* _Data listing_:
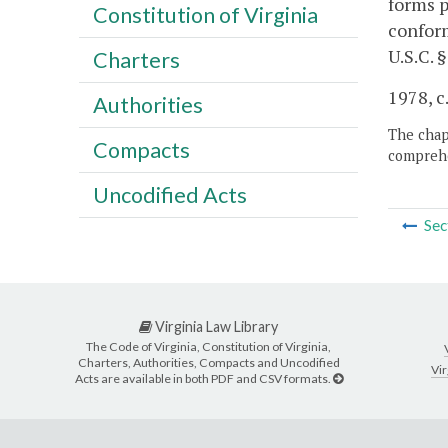
forms p
Constitution of Virginia
conform
U.S.C. 
Charters
1978, c
Authorities
The chapt
Compacts
comprehe
Uncodified Acts
Sec
Virginia Law Library
The Code of Virginia, Constitution of Virginia,
Charters, Authorities, Compacts and Uncodified
Vir
Acts are available in both PDF and CSV formats.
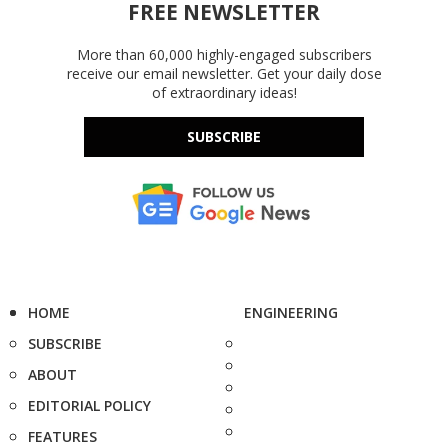
FREE NEWSLETTER
More than 60,000 highly-engaged subscribers
receive our email newsletter. Get your daily dose
of extraordinary ideas!
SUBSCRIBE
HOME
ENGINEERING
SUBSCRIBE
ABOUT
EDITORIAL POLICY
FEATURES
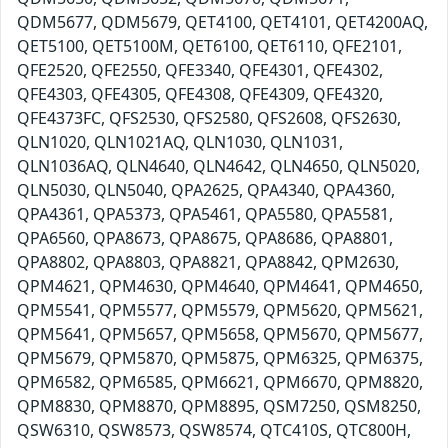
QDM5677, QDM5679, QET4100, QET4101, QET4200AQ,
QET5100, QET5100M, QET6100, QET6110, QFE2101,
QFE2520, QFE2550, QFE3340, QFE4301, QFE4302,
QFE4303, QFE4305, QFE4308, QFE4309, QFE4320,
QFE4373FC, QFS2530, QFS2580, QFS2608, QFS2630,
QLN1020, QLN1021AQ, QLN1030, QLN1031,
QLN1036AQ, QLN4640, QLN4642, QLN4650, QLN5020,
QLN5030, QLN5040, QPA2625, QPA4340, QPA4360,
QPA4361, QPA5373, QPA5461, QPA5580, QPA5581,
QPA6560, QPA8673, QPA8675, QPA8686, QPA8801,
QPA8802, QPA8803, QPA8821, QPA8842, QPM2630,
QPM4621, QPM4630, QPM4640, QPM4641, QPM4650,
QPM5541, QPM5577, QPM5579, QPM5620, QPM5621,
QPM5641, QPM5657, QPM5658, QPM5670, QPM5677,
QPM5679, QPM5870, QPM5875, QPM6325, QPM6375,
QPM6582, QPM6585, QPM6621, QPM6670, QPM8820,
QPM8830, QPM8870, QPM8895, QSM7250, QSM8250,
QSW6310, QSW8573, QSW8574, QTC410S, QTC800H,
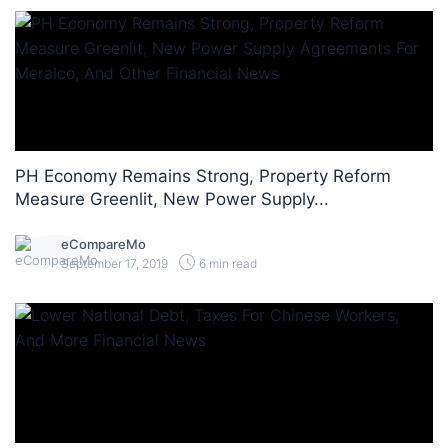
PH Economy Remains Strong, Property Reform
Measure Greenlit, New Power Supply...
eCompareMo
September 17, 2019
6 min read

* _The problem_: Only one stretch of the data is wanted: write out exactly the lines from the one holding "Uncodified Acts" through the one holding "More than 60,000 highly-engaged subscribers", both included, without the pictures.

* _Problem solution_:
Uncodified Acts
Sec
Virginia Law Library
The Code of Virginia, Constitution of Virginia,
Charters, Authorities, Compacts and Uncodified
Vir
Acts are available in both PDF and CSV formats.
FREE NEWSLETTER
More than 60,000 highly-engaged subscribers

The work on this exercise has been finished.